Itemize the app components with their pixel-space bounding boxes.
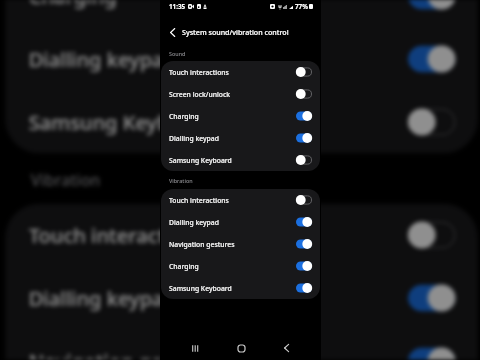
staticText: Dialling keypad [29,46,177,72]
button[interactable]: Dialling keypad [5,266,478,330]
staticText: Touch interactions [169,68,229,77]
button[interactable]: Recent apps [184,337,206,359]
staticText: 11:35 [169,2,186,11]
button[interactable]: Charging [5,0,478,28]
staticText: Touch interactions [169,196,229,205]
staticText: Dialling keypad [29,284,177,312]
button[interactable]: Dialling keypad [161,127,320,149]
button[interactable]: Touch interactions [161,61,320,83]
button[interactable]: Navigation gestures [5,330,478,360]
button[interactable]: Back [275,337,297,359]
staticText: Charging [169,112,199,121]
button[interactable]: Samsung Keyboard [161,277,320,299]
staticText: Navigation gestures [169,240,235,249]
staticText: Charging [169,262,199,271]
staticText: Samsung Keyboard [169,156,232,165]
staticText: Screen lock/unlock [169,90,231,99]
button[interactable]: Dialling keypad [5,28,478,90]
staticText: Dialling keypad [169,218,219,227]
button[interactable]: Navigation gestures [161,233,320,255]
staticText: System sound/vibration control [182,27,289,37]
button[interactable]: Touch interactions [161,189,320,211]
button[interactable]: Home [230,337,252,359]
staticText: Navigation gestures [29,348,223,360]
staticText: Sound [169,50,186,57]
button[interactable]: Samsung Keyboard [161,149,320,171]
staticText: Vibration [169,177,193,184]
staticText: Charging [29,0,117,10]
staticText: Vibration [31,168,101,190]
staticText: Touch interactions [29,222,206,248]
button[interactable]: Charging [161,105,320,127]
button[interactable]: Screen lock/unlock [161,83,320,105]
button[interactable]: Charging [161,255,320,277]
button[interactable]: Dialling keypad [161,211,320,233]
button[interactable]: Touch interactions [5,204,478,266]
button[interactable]: Navigate up [167,27,178,38]
staticText: 77% [295,2,308,11]
staticText: Samsung Keyboard [169,284,232,293]
staticText: Samsung Keyboard [29,108,215,136]
staticText: Dialling keypad [169,134,219,143]
button[interactable]: Samsung Keyboard [5,90,478,154]
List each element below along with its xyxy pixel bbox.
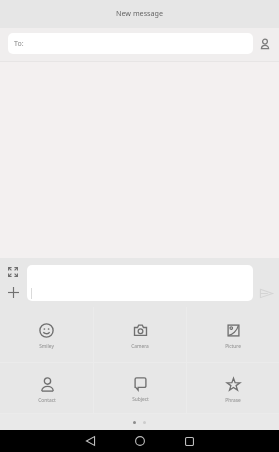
button[interactable]: Expand bbox=[5, 264, 21, 280]
button[interactable]: Send bbox=[255, 284, 278, 303]
staticText: To: bbox=[14, 39, 24, 49]
button[interactable]: Back bbox=[79, 430, 101, 452]
button[interactable]: Add attachment bbox=[5, 284, 21, 300]
staticText: Camera bbox=[131, 343, 149, 350]
button[interactable]: Add contact bbox=[256, 35, 273, 52]
button[interactable]: Smiley bbox=[0, 307, 93, 362]
button[interactable]: Recent apps bbox=[178, 430, 200, 452]
button[interactable]: Picture bbox=[187, 307, 279, 362]
staticText: Subject bbox=[132, 396, 149, 403]
button[interactable]: Camera bbox=[94, 307, 186, 362]
staticText: Smiley bbox=[39, 343, 54, 350]
button[interactable]: Contact bbox=[0, 363, 93, 413]
staticText: New message bbox=[116, 8, 164, 18]
staticText: Contact bbox=[38, 397, 56, 404]
button[interactable]: Phrase bbox=[187, 363, 279, 413]
button[interactable]: Subject bbox=[94, 363, 186, 413]
staticText: Phrase bbox=[225, 397, 241, 404]
button[interactable]: Home bbox=[129, 430, 151, 452]
button[interactable]: To: bbox=[8, 33, 253, 54]
staticText: Picture bbox=[225, 343, 241, 350]
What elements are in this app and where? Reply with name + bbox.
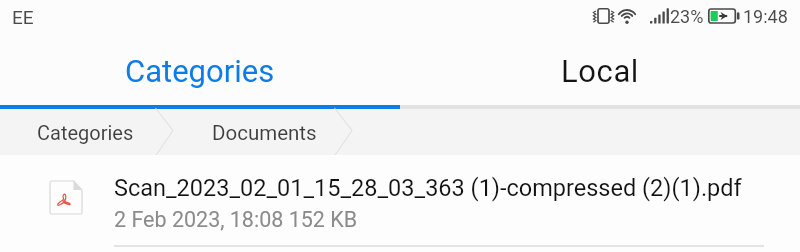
staticText: Local [561, 53, 640, 89]
staticText: 23% [670, 6, 704, 27]
staticText: Scan_2023_02_01_15_28_03_363 (1)-compres… [114, 174, 742, 202]
staticText: Documents [212, 121, 317, 145]
staticText: EE [12, 6, 34, 28]
button[interactable]: Local [400, 0, 800, 109]
button[interactable]: PDF file [0, 155, 800, 252]
staticText: Categories [125, 53, 275, 89]
staticText: Categories [37, 121, 134, 144]
other: PDF file [49, 180, 83, 215]
staticText: 2 Feb 2023, 18:08 152 KB [114, 207, 358, 232]
button[interactable]: Documents [212, 121, 317, 145]
button[interactable]: Categories [37, 121, 134, 144]
staticText: 19:48 [743, 6, 788, 27]
button[interactable]: Categories [0, 0, 400, 109]
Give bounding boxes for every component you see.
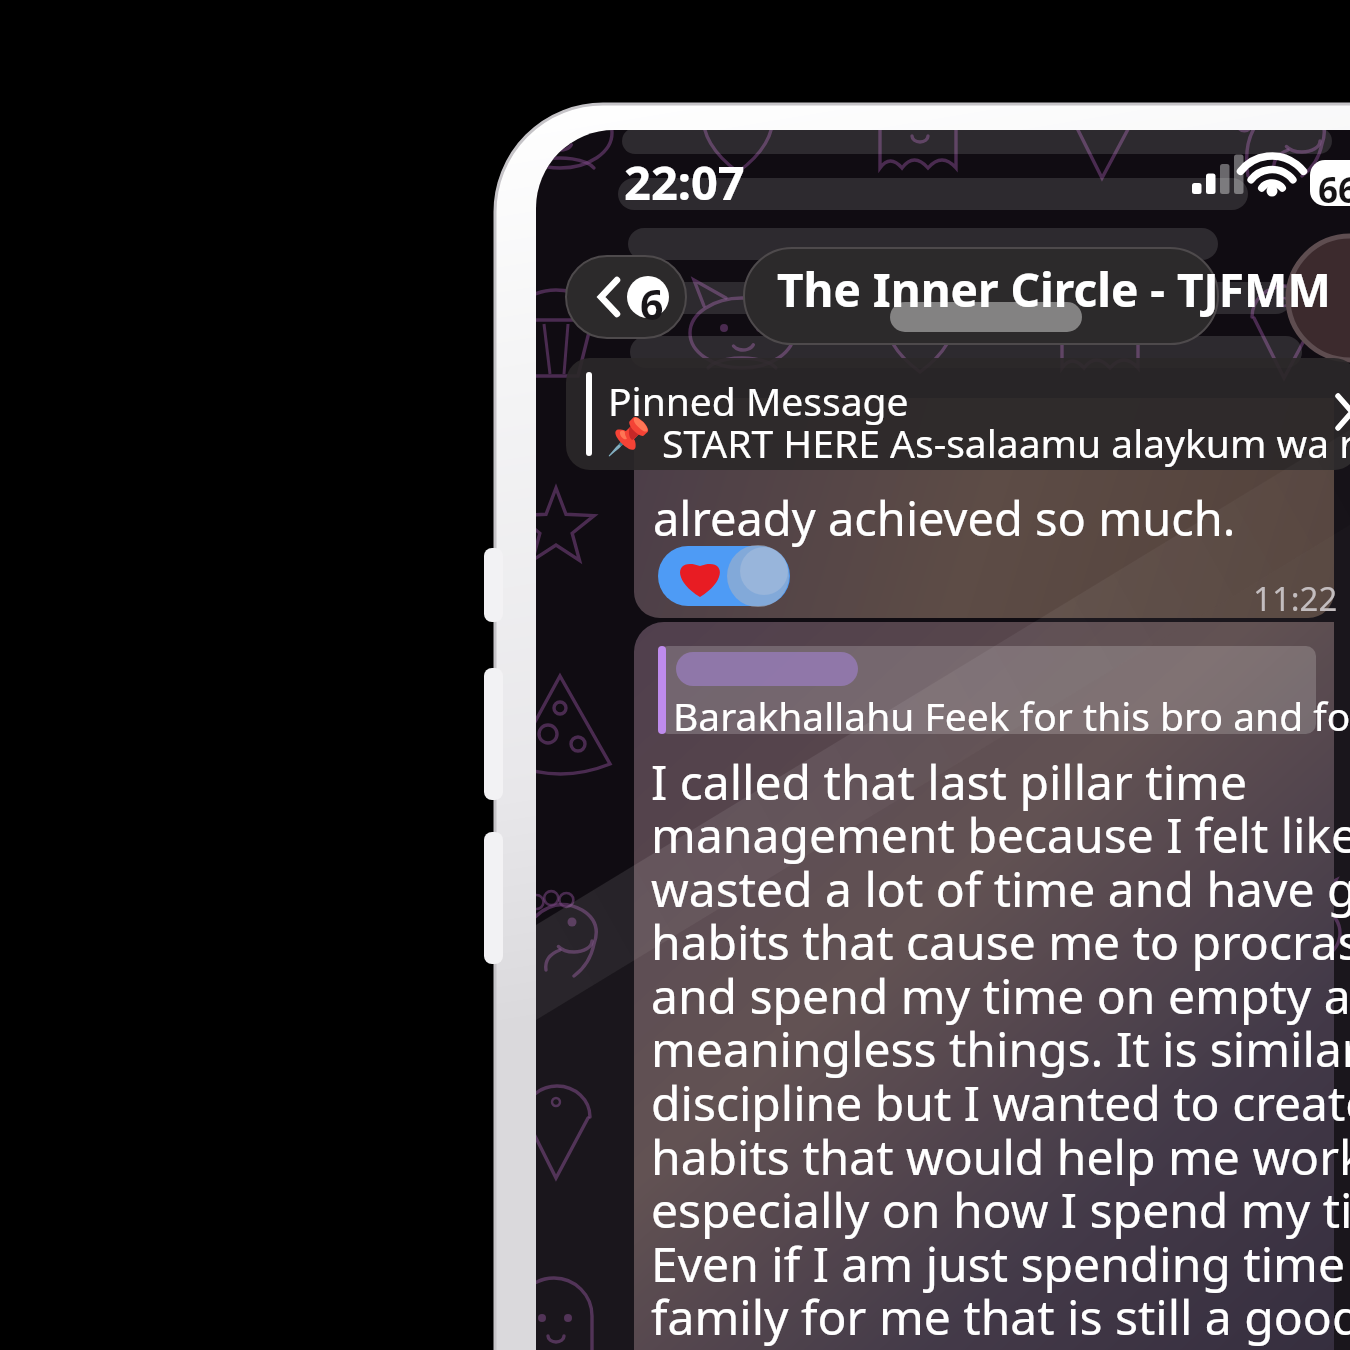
button[interactable]: Back, 6 unread chats [566, 256, 686, 338]
staticText: Barakhallahu Feek for this bro and for h… [673, 689, 1350, 742]
staticText: 66 [1318, 166, 1350, 214]
staticText: already achieved so much. [653, 486, 1236, 550]
button[interactable] [634, 448, 1350, 618]
staticText: 22:07 [624, 150, 745, 214]
staticText: I called that last pillar time [651, 749, 1247, 814]
staticText: meaningless things. It is similar to [651, 1016, 1350, 1081]
staticText: 6 [640, 276, 664, 332]
button[interactable]: Reply quote [658, 646, 1316, 734]
button[interactable]: Pinned message [566, 358, 1350, 470]
staticText: habits that would help me work [651, 1124, 1350, 1189]
staticText: Pinned Message [608, 374, 909, 427]
staticText: and spend my time on empty and [651, 963, 1350, 1028]
button[interactable]: Channel avatar [1290, 238, 1350, 358]
staticText: 11:22 [1253, 576, 1338, 621]
staticText: START HERE As-salaamu alaykum wa rahmat… [662, 416, 1350, 469]
staticText: discipline but I wanted to create [651, 1070, 1350, 1135]
staticText: family for me that is still a good use o… [651, 1284, 1350, 1349]
staticText: time and anytime that I will spend [651, 1338, 1350, 1350]
staticText: especially on how I spend my time. [651, 1177, 1350, 1242]
button[interactable]: Heart reaction [658, 546, 790, 606]
button[interactable] [634, 622, 1350, 1350]
staticText: Even if I am just spending time with [651, 1231, 1350, 1296]
staticText: wasted a lot of time and have gained [651, 856, 1350, 921]
button[interactable]: The Inner Circle - TJFMM [744, 248, 1218, 344]
staticText: management because I felt like I have [651, 802, 1350, 867]
staticText: habits that cause me to procrastinate [651, 909, 1350, 974]
staticText: The Inner Circle - TJFMM [777, 258, 1331, 321]
staticText: 📌 [606, 416, 651, 458]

◆ **Aim of the task**:
Show all lines from the records above where the word "that" occurs.

◆ **Task solution**:
staticText: I called that last pillar time [651, 749, 1247, 814]
staticText: habits that would help me work [651, 1124, 1350, 1189]
staticText: family for me that is still a good use o… [651, 1284, 1350, 1349]
staticText: time and anytime that I will spend [651, 1338, 1350, 1350]
staticText: habits that cause me to procrastinate [651, 909, 1350, 974]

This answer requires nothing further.